Trigger: The drop-zone is within range of the mouse

The drop-zone indicates that the items are within range – the visual feedback might intensify as the items get closer and closer to the core of the drop-zone.

A UI where the items are within the drag target range

This is a good opportunity to give both visual feedback AND use UX microcopy to ensure that the details of the operation to be completed is ‘foreshadowed’.

Drop target visual changes

More nuanced visual feedback may be necessary when say, there are multiple drop zones so people are differentiating between them, so movement will be more precise. There may be staged feedback within the outer edges of the dropzone – initial feedback to assure users that they are on the right track.

Drop zones might be dynamic and based on their x and y coordinates: take this example of a table hierarchy UI where you’re building parent-child relationships.

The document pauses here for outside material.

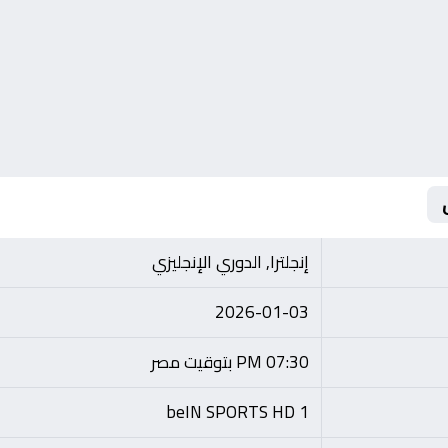
إنجلترا, الدوري الإنجليزي
2026-01-03
07:30 PM بتوقيت مصر
beIN SPORTS HD 1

The drop target feedback defaults to the connect to the primary ‘parent’ list item, when it’s just within range distance.
Dropzone changing based on physical position on the canvas – in the x and y coordinates. They will have threshold that they ‘snap to’ – this will be determined in collaboration with design and development.

Warnings may also be triggered as the object enters the range of the drop-zone. We always suggest that you warn people rather than throw errors after the fact whenever possible (see our errors article for more info here!)

warning on drag target, items not allowed.

Dropped

🎤 Great success! Or, maybe not. The ‘dropped’ state isn’t necessarily as simple as you might think. In fact, there can be a variety of results, ex: loading states, requiring the user to make another decision, success, or even failure.

Let’s build up our understanding with these other states and top it off with success.

Success feedback UI post drop

Loading

For use cases where files are uploaded for example, you may opt for a very literal UI response, where files are shown going ‘into’ the target. In cases where this drop event has more to it, make sure each item is described properly.

Drop target where items are loading at different rates and statuses on the page.

Optional Action

There are lots of cases in enterprise where dragging and dropping actually requires another decision to be made in order to complete the operation. Using the drop target can be a nice place to locate a simple dialog because you know the user is looking there in that precise moment 👀.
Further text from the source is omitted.